Журналисты это чуют и знают. Неточность прессы, усугубляющаяся крупными заголовками, утоляет жажду ирреального. Здесь, увы, нет силы, которая бы способствовала преобразованию объекта-модели в произведение искусства. Но даже это банальное преобразование доказывает потребность в легенде. Точность разочаровывает толпу, жаждущую фантазировать. Разве наша эпоха не породила понятия «бегства», в то время как единственный способ убежать от себя – это дать себя завоевать?
Вот фантазию и ненавидят. Люди путают ее с поэзией, которая только из стыдливости прикрывает свою алгебраическую структуру. Реализм фантазии – это реализм непривычной реальности, неотделимой от поэта, который ее открыл и пытается ее не предать.
Поэзия есть религия без надежды. Поэт отдается ей целиком, прекрасно понимая, что его шедевр в конечном счете всего лишь номер с дрессированной собачкой на шатком помосте.
Разумеется, он тешит себя мыслью, что его творение – часть какой-то большой мистерии. Но эта надежда – результат того, что всякий человек есть тьма (заключает в себе тьму), что труд художника в том и состоит, чтобы свою тьму вывести на свет, а эта вековая тьма дает человеку в его ограниченности беспредельное продолжение, дарующее ему облегчение. И тогда человек становится похож на спящего паралитика, грезящего, будто он ходит.
Поэзия есть мораль. Я называю моралью потаенную линию поведения, своеобразную дисциплину, которая построена и осуществляется в соответствии со склонностями человека, отрицающего категорический императив – императив, сбивающий работу механизма.
Эта особая мораль может даже представляться аморальностью в глазах тех людей, которые лгут себе или живут как придется, в результате чего ложь заменяет им истину, а наша истина видится им ложью.
Я исходил именно из этого принципа, когда писал, что Жене – моралист и что «я ложь, которая всегда говорит правду». Ослы набросились на эту фразу, как на сочную траву. Стали по ней валяться. Эта фраза означала, что с социальной точки зрения человек – ложь.
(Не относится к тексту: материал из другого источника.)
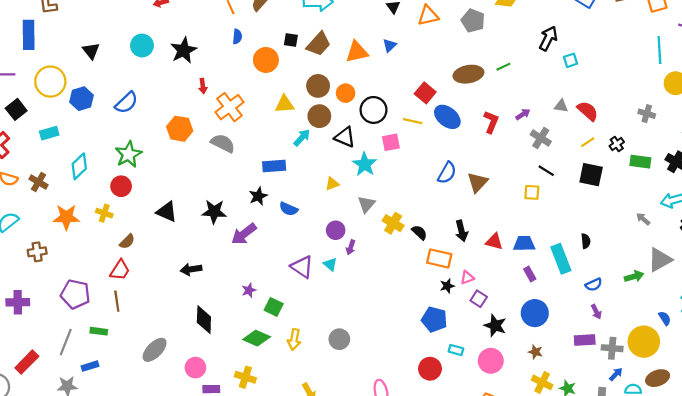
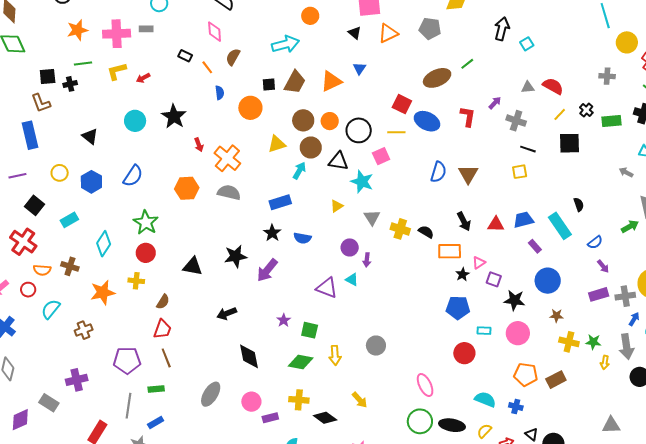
yellow circle: (50, 82) -> (60, 173), size x0.6

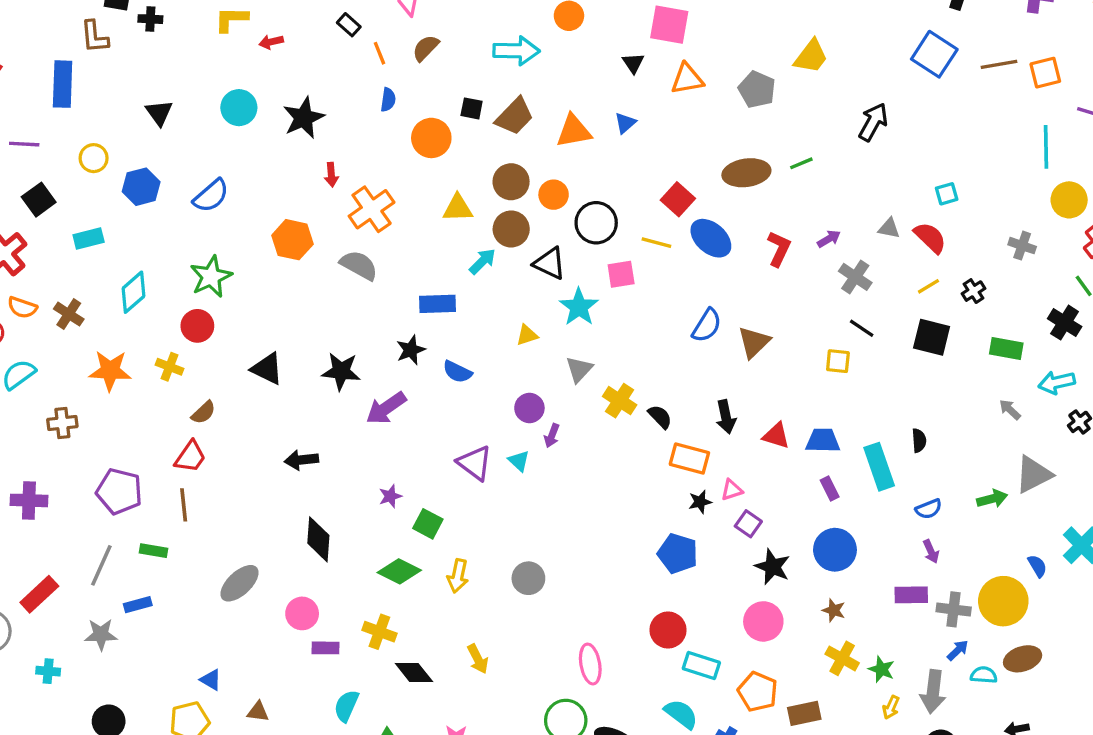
cyan square: (527, 44) -> (947, 194), moved
green rectangle: (611, 121) -> (1006, 348), moved
cyan rectangle: (484, 331) -> (701, 666), moved, size x1.5

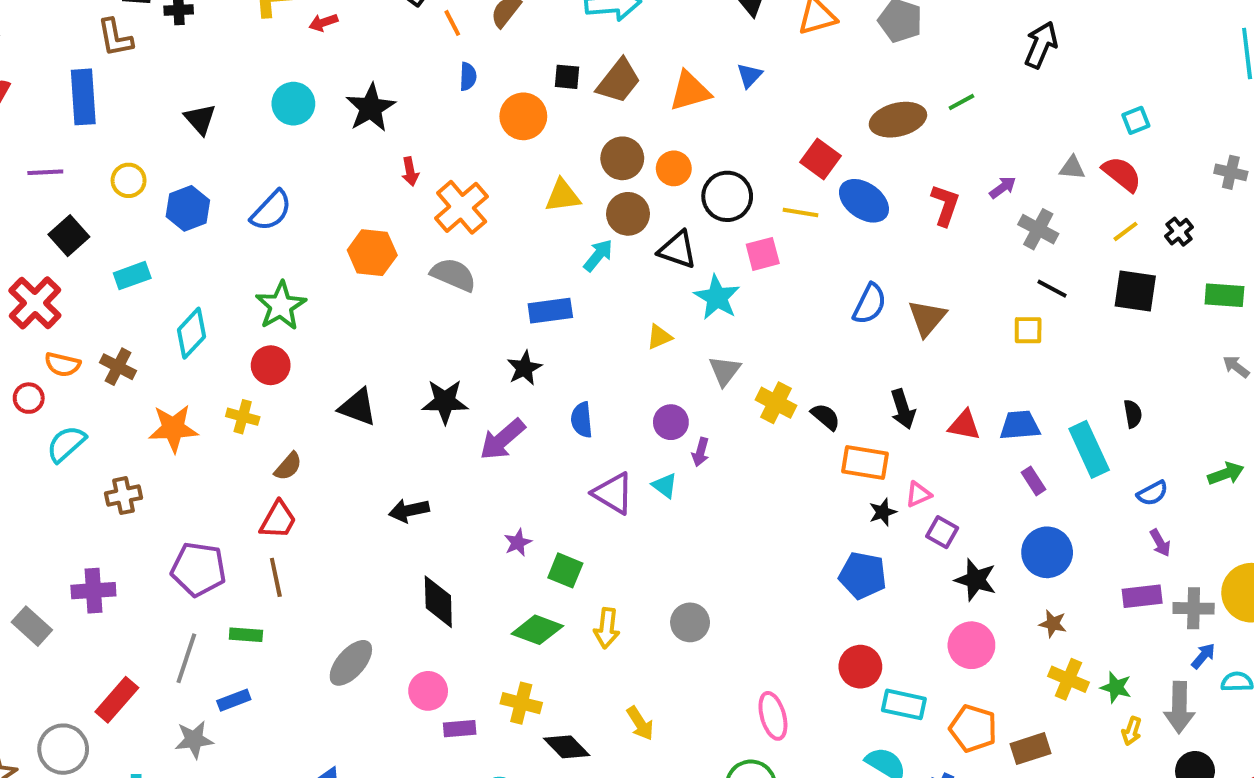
blue semicircle: (457, 372) -> (582, 420), moved, turned 64

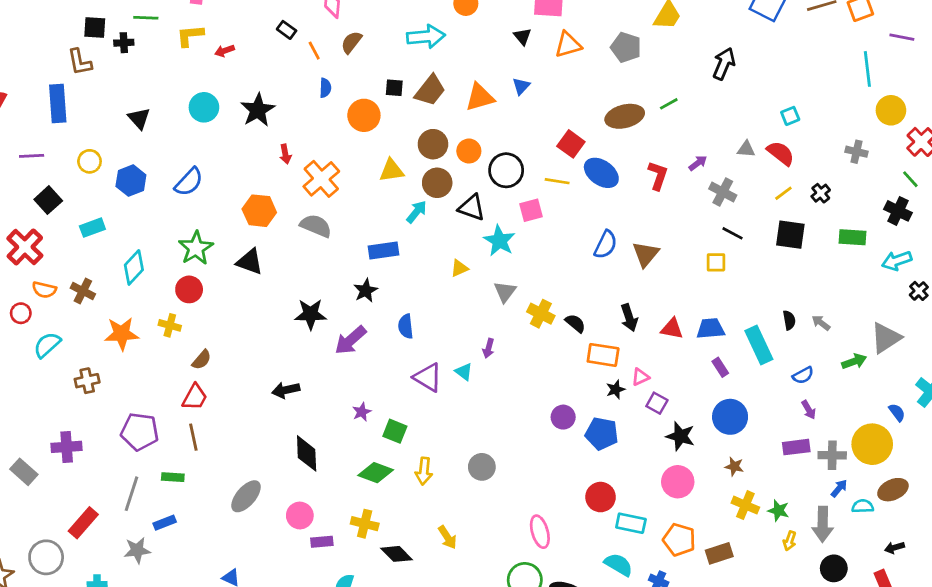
gray arrow: (1236, 367) -> (821, 323), moved
black triangle: (358, 407) -> (250, 262), moved
purple circle: (671, 422) -> (563, 417), moved

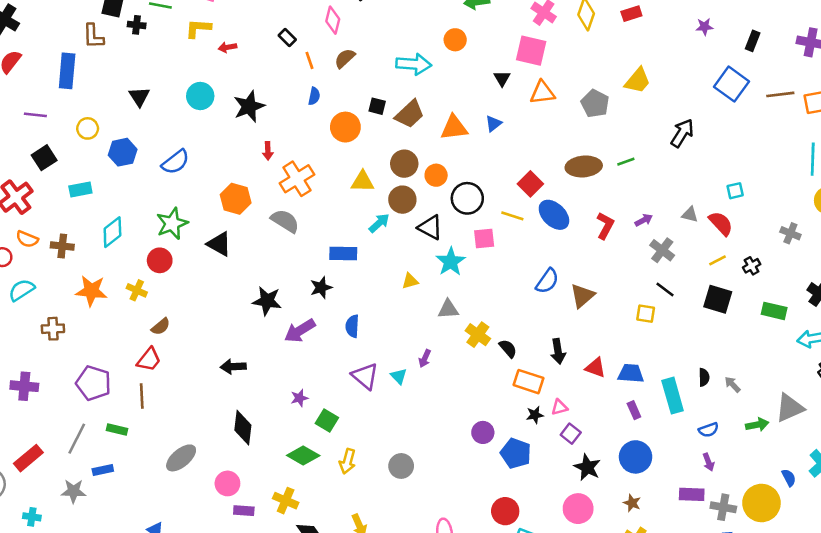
brown cross: (83, 291) -> (62, 246), turned -30
gray triangle: (505, 292) -> (448, 309), turned 40

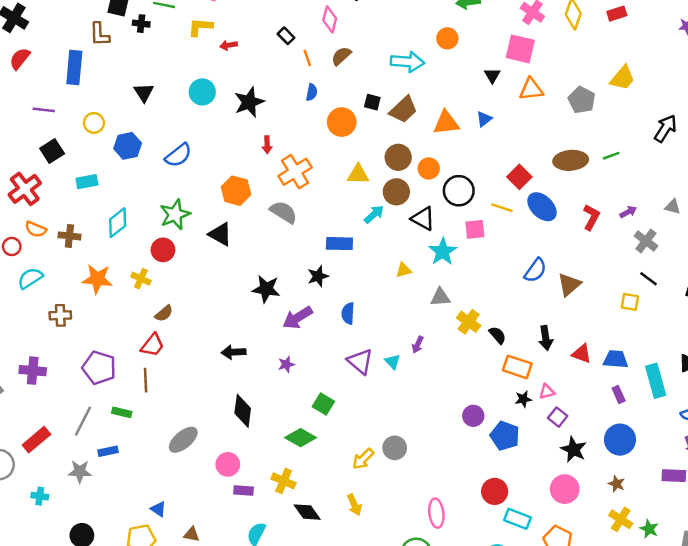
purple star: (299, 398) -> (286, 364), moved
yellow arrow: (348, 461) -> (363, 459), moved, turned 30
Поэт пытается победить эту социальную ложь, особенно если она ополчилась против его собственной особой правды и обвиняет его самого во лжи.
Нет ничего ожесточенней, чем оборона множественности против единичности. Попугаи из всех клеток горланят: «Он лжет. Он дурачит», а мы во что бы то ни стало стараемся быть честными. Как-то раз одна молодая женщина, спорившая со мной, воскликнула: «У нас с тобой разные правды!» Надеюсь, что так.
Собственно, как бы я мог лгать? Относительно чего? С какой целью? В качестве кого? С одной стороны, я слишком ленив, с другой – слишком чту внутренние приказы, которым подчиняюсь, которые заставляют меня преодолевать лень и не терпят оглядок на чужое мнение.